0 of 0 people found the following review helpful.
It's a terrible choice. If you need to take a Modern ...
By Amazon Customer
This is definitely not a book for a beginning survey class. i literally never used it in my class, even though my teacher suggested it, and I passed the class with an A+. I cannot believe how atrociously written this book is. The language is inflated, flamboyant even. I read the first chapter of it when I began the semester and immediately knew it was going to collect dust in the corner of my room. It's a terrible choice. If you need to take a Modern art class and this is the book you need to get, please save yourself some money and RENT it, do not spend nearly 200 dollars. If I could tell myself this in the beginning of the semester, I would not have even rented it. It is such a joke and difficult to read. You're better of studying from the Internet on sites like Wikipedia or even YouTube. I recommend Smarthistory, they do an excellent job of going in depth on certain pieces while maintaining concise, clear language. steer clear from this book, it won't help you pass, it will only further confuse you. If I could rate 0 stars I would.

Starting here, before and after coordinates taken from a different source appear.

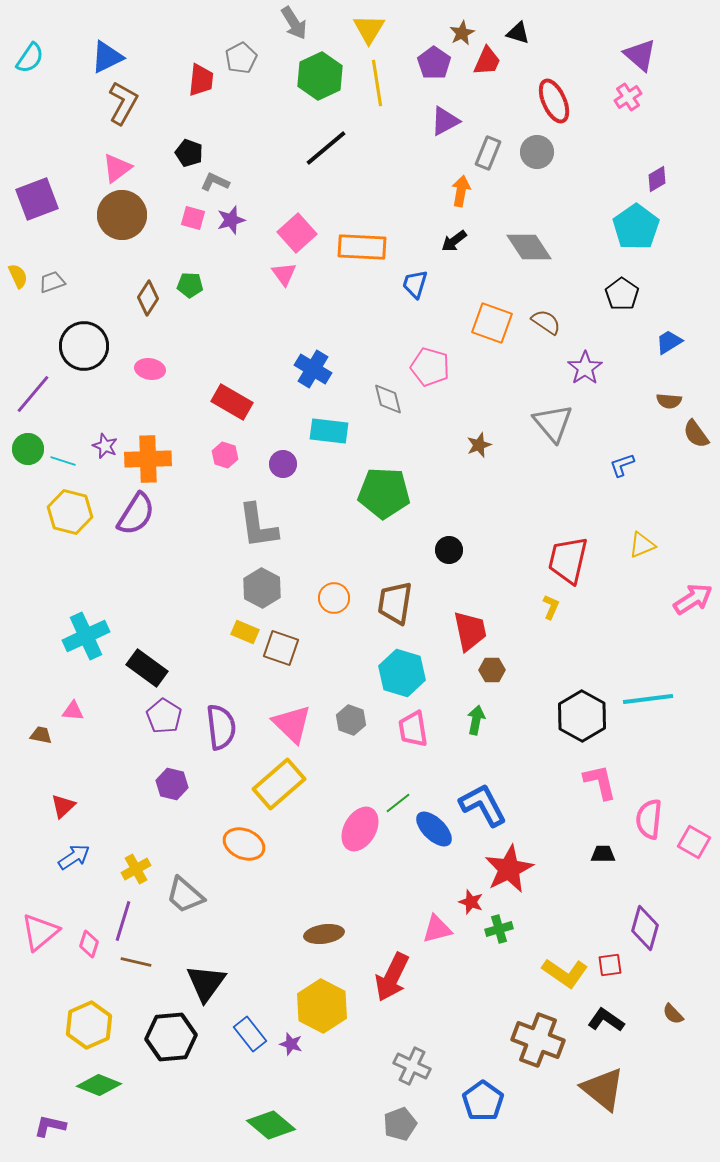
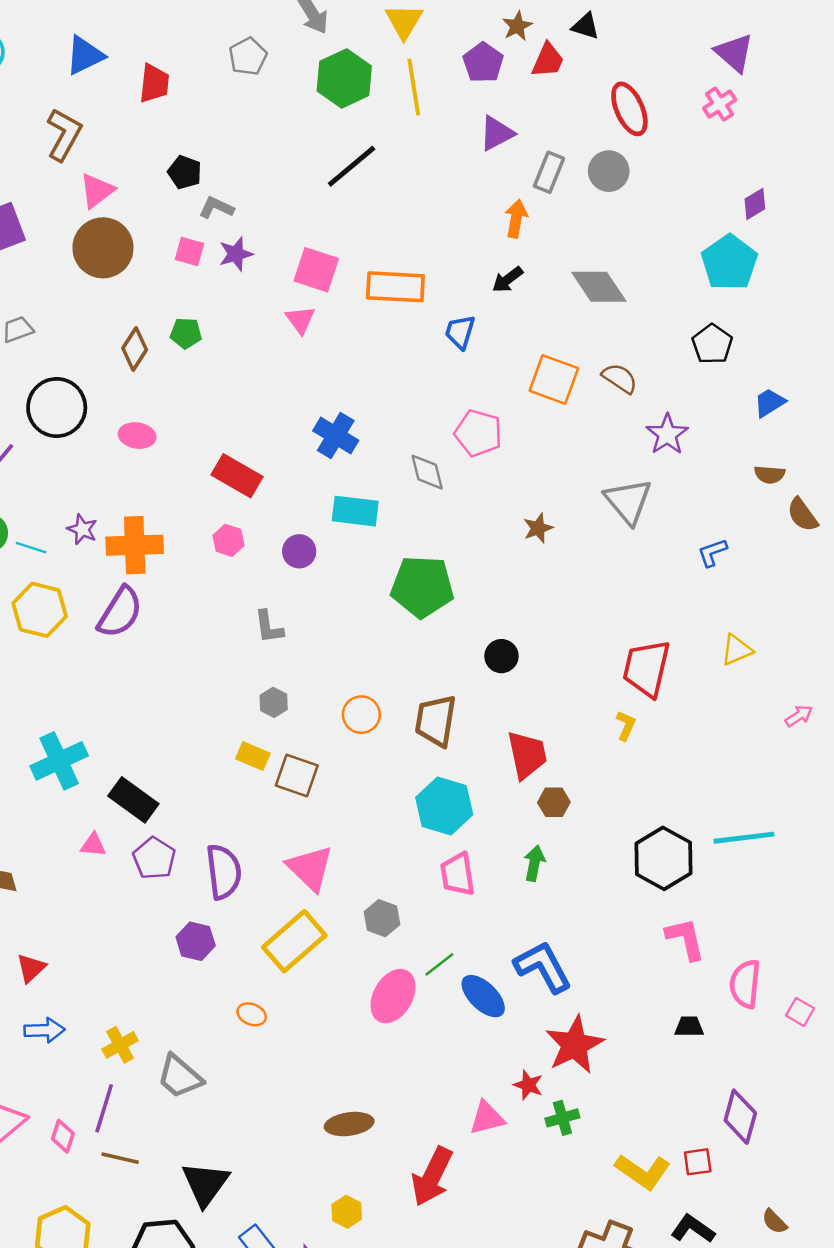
red trapezoid: (201, 80) -> (154, 83), moved
brown L-shape: (123, 103) -> (64, 135), moved
pink square: (297, 233) -> (316, 270), turned -30
gray L-shape: (258, 526) -> (269, 627), size x0.6
gray hexagon: (262, 588) -> (274, 702), size x0.6
pink arrow: (693, 599) -> (799, 716), size x0.6
pink triangle: (73, 711) -> (93, 845), moved
gray hexagon: (351, 720) -> (382, 918), moved
purple hexagon: (172, 784) -> (196, 941), moved
pink square: (694, 842) -> (800, 1012), size x0.7
orange ellipse: (244, 844) -> (252, 1014), size x0.6
blue arrow: (74, 857) -> (44, 1030), turned 32
yellow hexagon: (322, 1006) -> (347, 1212), size x0.5

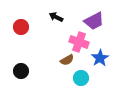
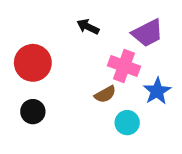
red circle: (21, 27) -> (33, 63), moved, size x1.5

1 of 1 people found the following review helpful.
horrible
By PhiladelphiaPa
If you have to use this book for your Modern Art course you should change classes or ask your professor if this book is really needed. You will gain nothing from this disorganized collection of thoughts. I would recommend that you research the artists online. A great resource is called The Art Story. Much more organized and much more informative.